F6 — Upstream maintainer = consumer-side decision-maker (pattern continued)
Per memory library-first-pattern-paid-off-twice-v1-0-x: filing concrete upstream issues with proposed API + workaround resolves quickly when upstream maintainer = consumer-side decision-maker. v1.2.2 confirms the pattern a 3rd time (7 issues filed at Phase 4 / v1.0.6 → resolved in ~weeks → consumed at v1.2.2).
Linked ADRs
- References:
- ADR-047 — Phase 1
src/data/carryforward refactor (precedent: 4 hand-rolls retrofitted in single commit) - ADR-056 — v1.0.8 binary-calibrator family consumption (precedent: API shape unification after upstream closure)
- ADR-058 — v1.0.9
eval_from_hub.pywiring (precedent: in-place wiring after upstream resolution) - ADR-065 — v1.2.1 closing-polish (immediate predecessor)
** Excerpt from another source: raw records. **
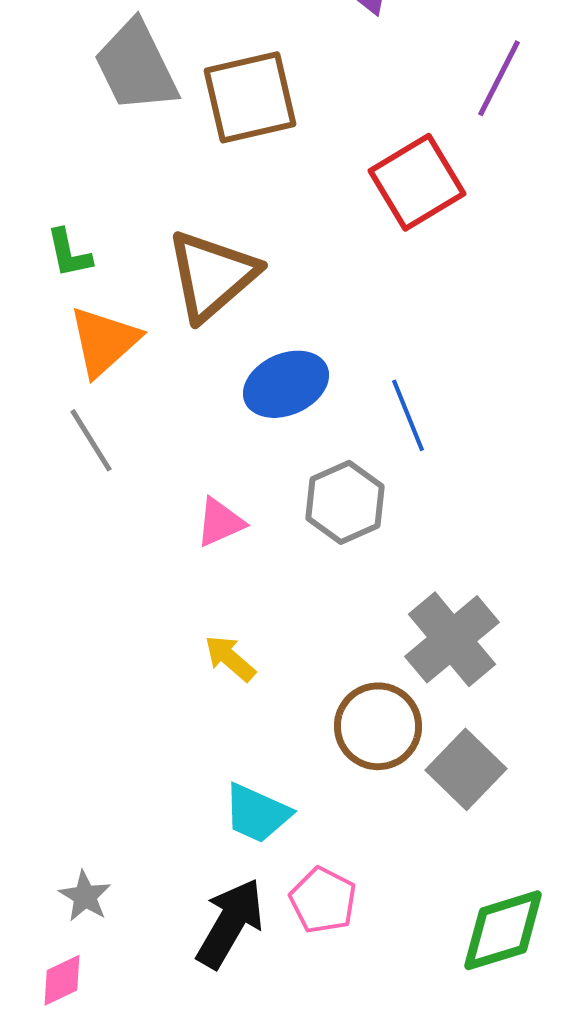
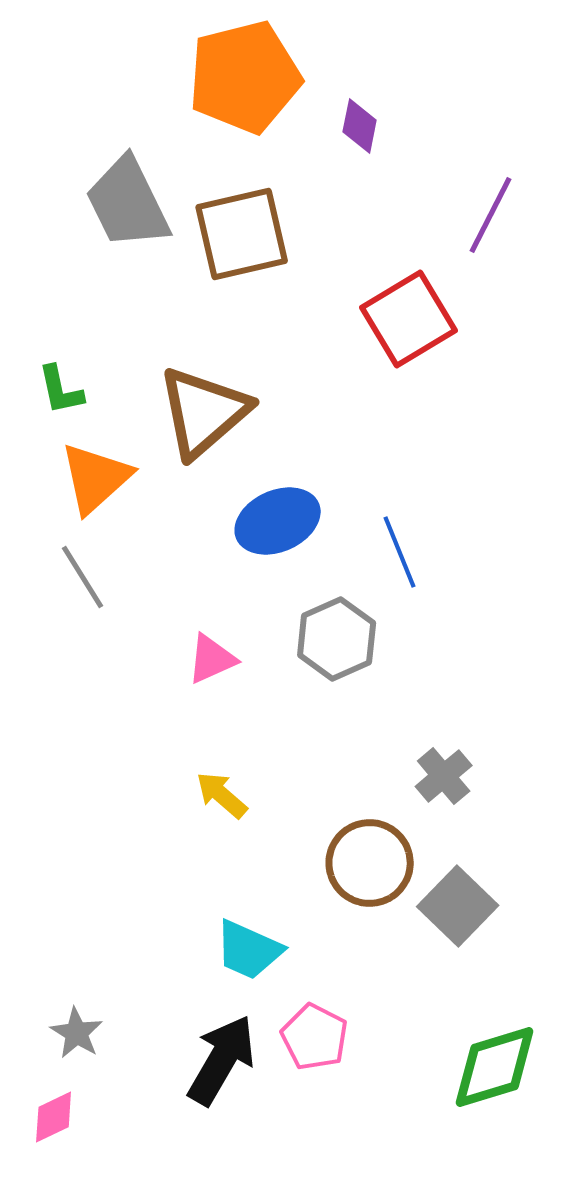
gray cross: (452, 639) -> (444, 776), size x0.6

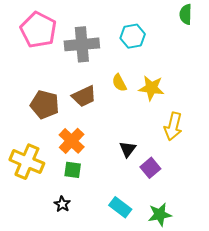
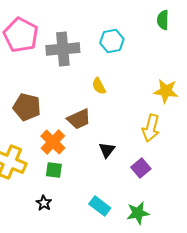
yellow star: (151, 88) -> (166, 91), moved
brown trapezoid: (84, 96) -> (79, 119), moved
purple square: (150, 168) -> (141, 168), moved

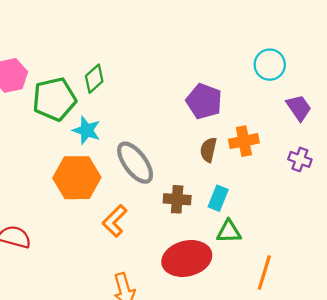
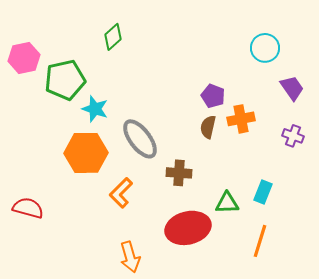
green diamond: (94, 79) -> (113, 37), moved
purple pentagon: (204, 101) -> (213, 96), moved, size x0.7
cyan rectangle: (218, 198) -> (263, 192), moved

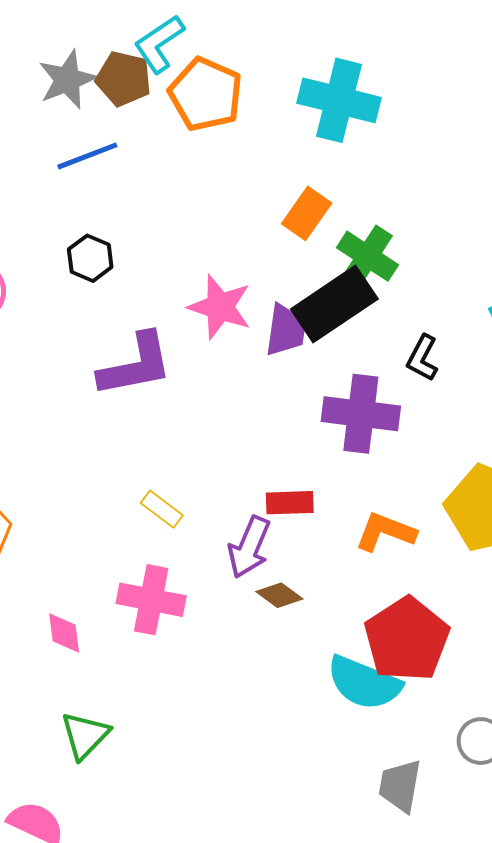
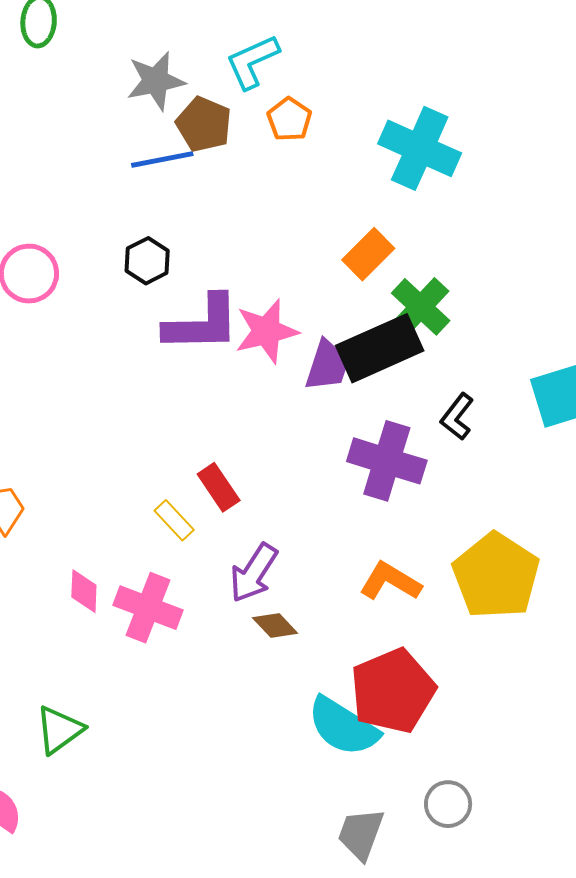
brown pentagon: (124, 79) -> (204, 124), moved
orange pentagon: (206, 94) -> (289, 119), size x0.6
pink star: (220, 307) -> (267, 331), turned 30
purple L-shape: (136, 365) -> (202, 324), moved
red rectangle: (290, 503) -> (219, 487), moved, turned 48
pink diamond: (64, 633) -> (84, 591), moved

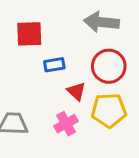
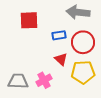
blue rectangle: (54, 65) -> (59, 35), moved
pink cross: (66, 124) -> (44, 80), moved

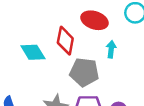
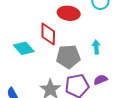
cyan arrow: (111, 49) -> (96, 47), moved

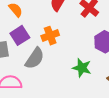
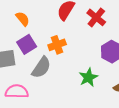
green star: (82, 68) -> (88, 77), turned 30

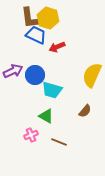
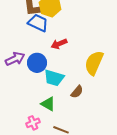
red arrow: (57, 47) -> (59, 44), moved
brown semicircle: (85, 111) -> (77, 92), moved

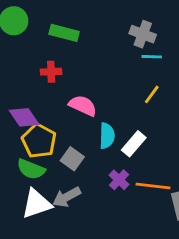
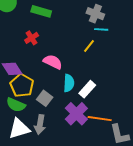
red cross: (51, 72) -> (32, 38), turned -32
yellow line: (152, 94) -> (89, 46), moved
purple cross: (119, 180) -> (76, 114), size x1.6
gray arrow: (67, 197) -> (40, 125), turned -54

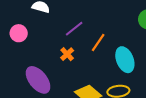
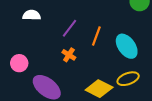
pink circle: (19, 33) -> (19, 63), moved

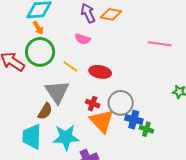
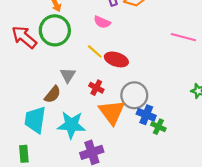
yellow line: (70, 66) -> (95, 51), moved
gray triangle: (57, 92) -> (68, 75), size x0.6
red cross: (93, 104) -> (96, 88), moved

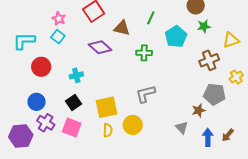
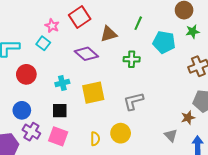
pink star: (59, 19) -> (52, 26), moved
brown triangle: (122, 28) -> (109, 34), turned -30
cyan pentagon: (176, 37) -> (164, 42), turned -30
black square: (74, 102) -> (60, 111), turned 35
yellow square: (107, 107) -> (93, 93), moved

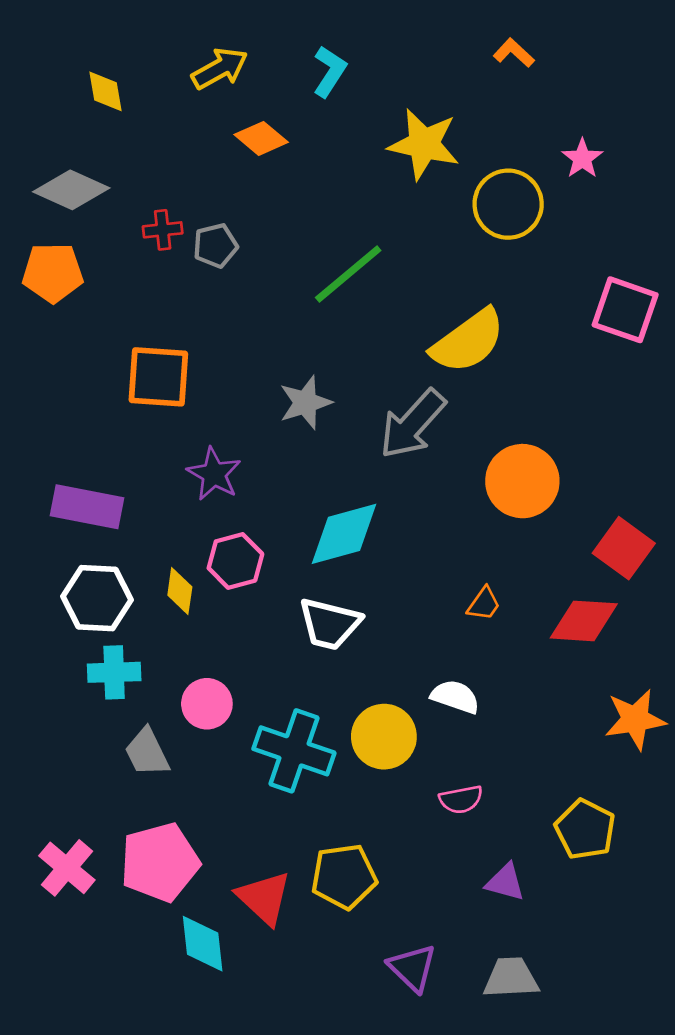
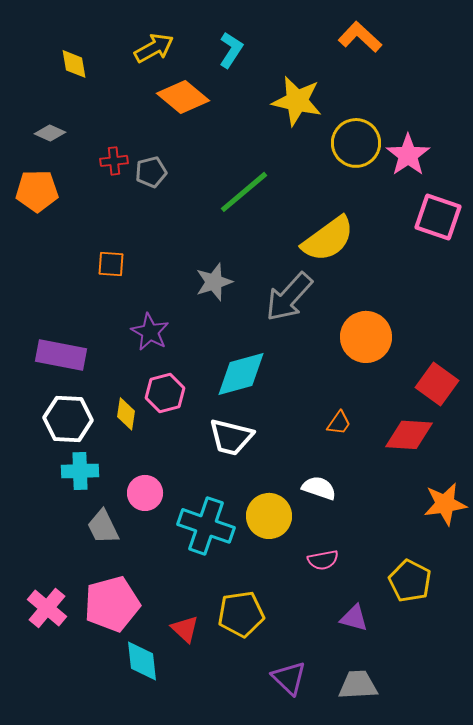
orange L-shape: (514, 53) -> (360, 37), size x1.5
orange diamond: (261, 138) -> (183, 97), size x1.4
pink star: (582, 158) -> (408, 155), moved, size x1.5
gray diamond: (71, 190) -> (50, 133), size x0.6
orange square: (158, 377) -> (111, 264), size x0.6
red triangle: (264, 898) -> (185, 629), size x0.7

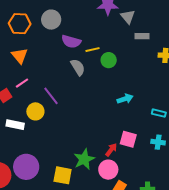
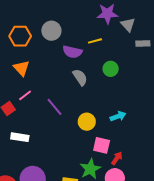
yellow line: (93, 50) -> (95, 41), moved
cyan arrow: (125, 99) -> (118, 116), moved
yellow circle: (35, 111) -> (87, 122), moved
pink square: (128, 139) -> (102, 145), moved

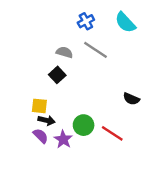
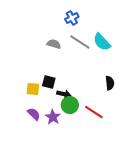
cyan semicircle: (125, 22) -> (102, 42), moved
black square: (57, 75) -> (49, 82), moved, turned -32
black semicircle: (131, 99) -> (110, 83), turned -120
black arrow: (47, 120) -> (64, 94), moved

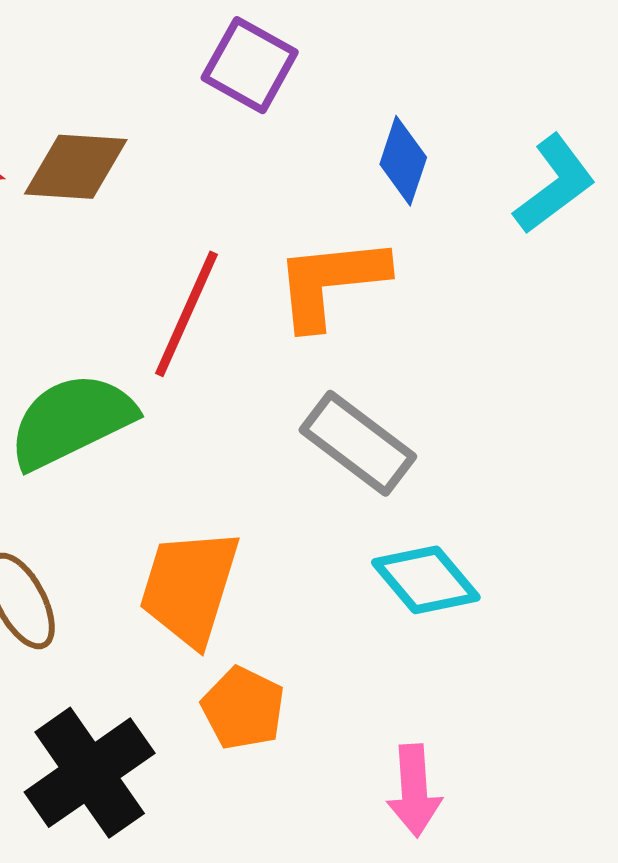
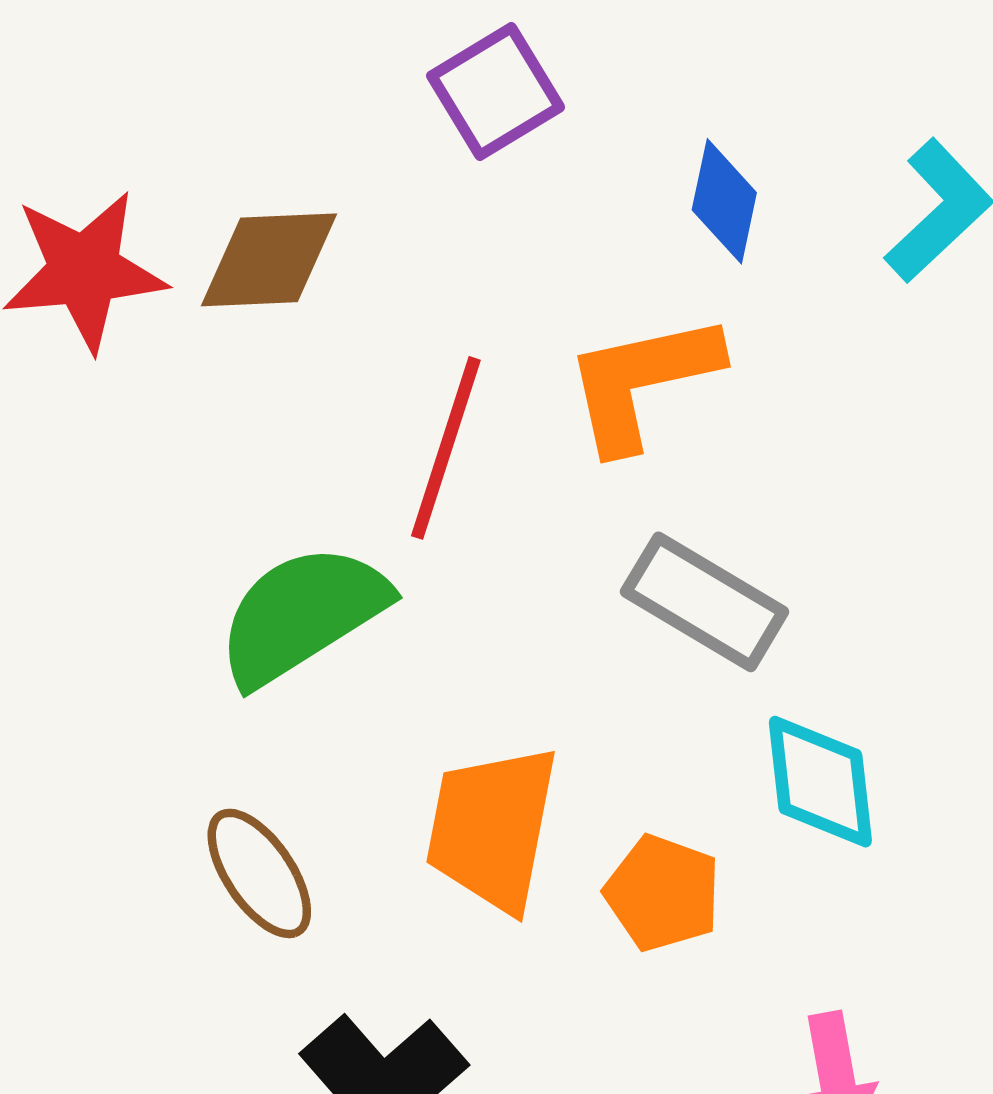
purple square: (250, 65) -> (496, 92), turned 36
cyan diamond: (426, 580) -> (820, 782), turned 40
orange pentagon: (243, 708) -> (663, 893), moved

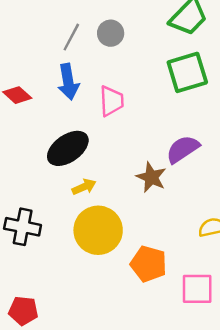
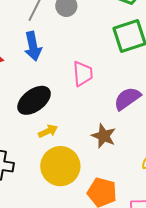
pink trapezoid: (111, 101) -> (83, 74), moved
brown star: (151, 177) -> (104, 136), moved

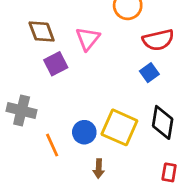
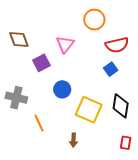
brown diamond: (42, 32) -> (19, 40), moved
blue circle: (84, 132) -> (62, 89), moved

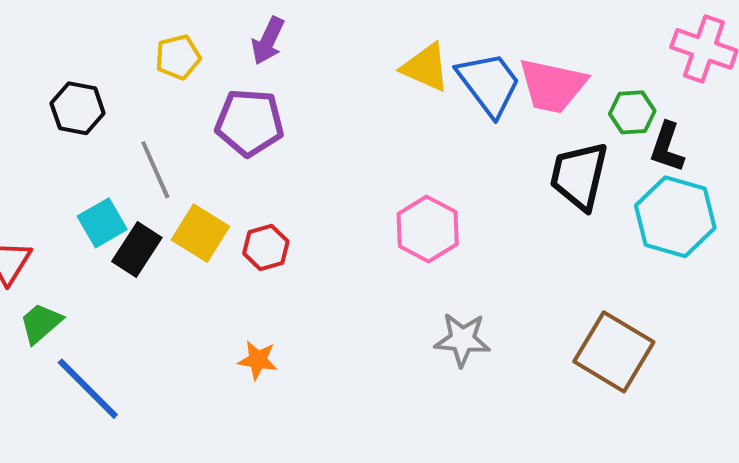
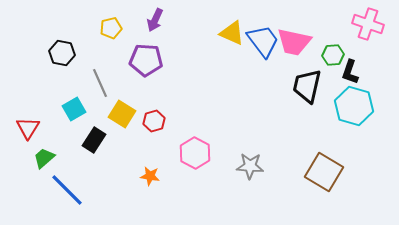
pink hexagon: (428, 229) -> (195, 153), moved
black rectangle: (137, 249) -> (94, 140), moved

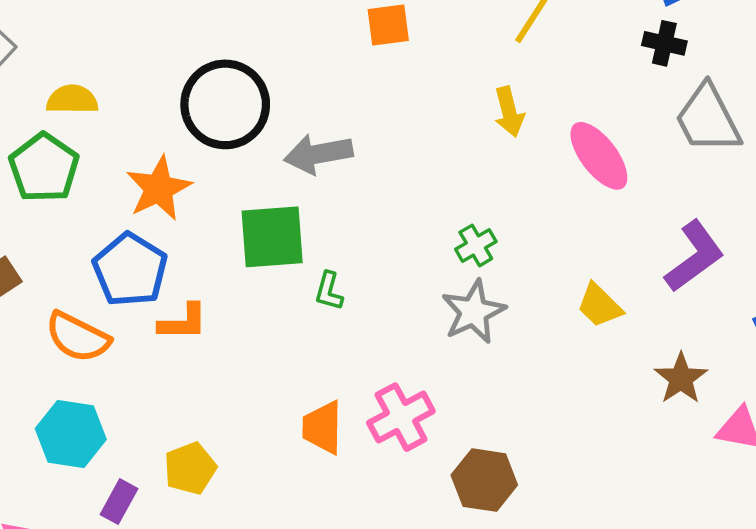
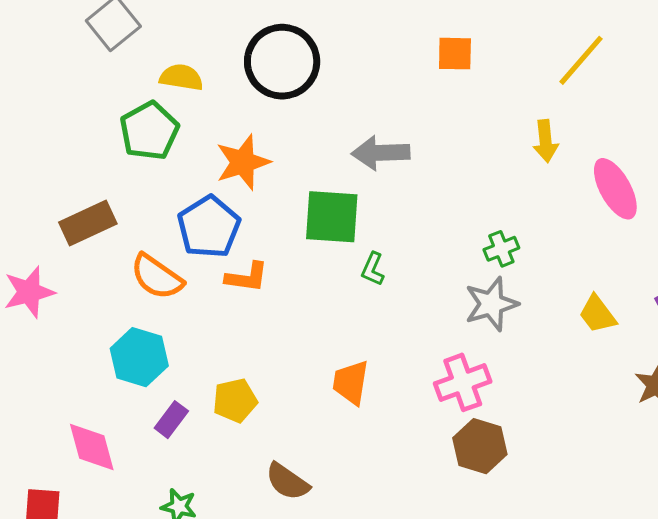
black circle: (225, 104) -> (282, 62), moved
pink cross: (401, 417) -> (463, 382), moved

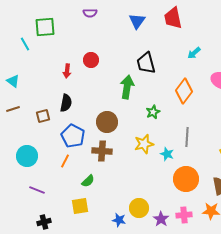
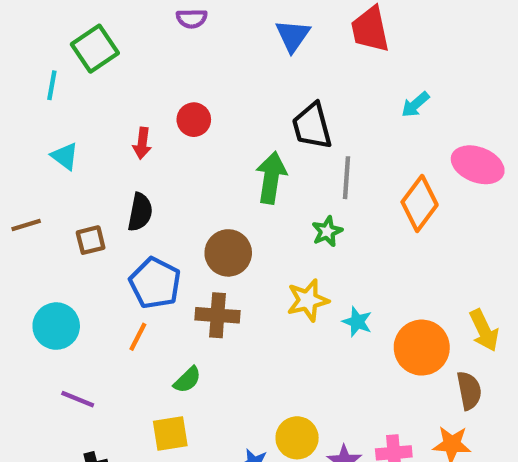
green square: (45, 27) -> (95, 49), turned -30
cyan line: (25, 44) -> (52, 85), turned 40
cyan triangle: (13, 81) -> (65, 156), moved
orange diamond: (184, 91) -> (420, 203), moved
gray line: (187, 137) -> (346, 178), moved
orange circle: (186, 179) -> (422, 348), moved

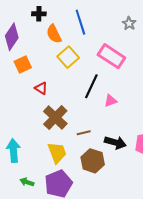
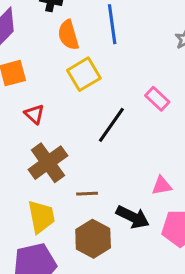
pink rectangle: (111, 56) -> (157, 99), moved, size x0.6
pink triangle: (111, 101) -> (162, 186), moved

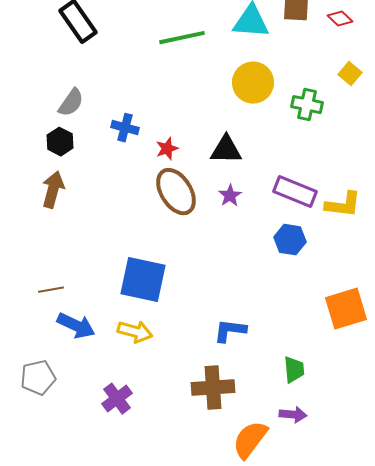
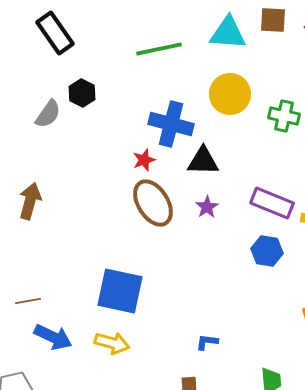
blue cross: (125, 128) -> (171, 124), moved, size x1.6
black hexagon: (60, 142) -> (82, 93), moved
blue L-shape: (230, 331) -> (207, 342), size x0.7

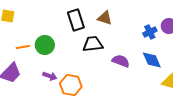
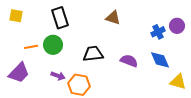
black rectangle: (76, 20) -> (60, 18), moved
black trapezoid: (93, 44) -> (93, 54), moved

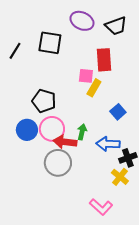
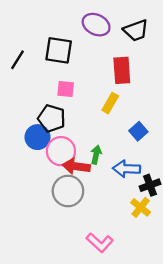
pink square: (86, 76) -> (66, 89), moved
blue circle: (27, 130) -> (37, 137), moved
pink L-shape: (101, 207) -> (100, 243), moved

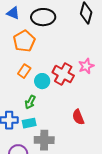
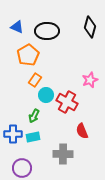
orange rectangle: (24, 71) -> (35, 80), moved
red cross: (63, 74) -> (67, 102), moved
gray cross: (44, 140) -> (63, 154), moved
- ADR-062 — figure caption discipline that visual-parity must preserve
- ADR-064 §B4 — figure caption refinements preserved
- CLAUDE.md — library-first discipline lives in §“Library-first discipline”
- ADR-047 — Phase 1
- Source:
/exploring-optionsrounds 7 + 8 (2026-05-19). Round 7 (6 questions on tier prioritization + ADR structure + pin bump + commit cadence + skip-lines + #36 placement) + Round 8 (4 questions on visual-parity threshold + #36 format + broken-slug-refs approach + ledger format).
Transcript
transcripts/2026-05-19__v1-2-2-library-first-refactor-and-immutability-clarification.md — captures rounds 7 + 8 + the 9-commit execution + per-commit manual-self-review discipline.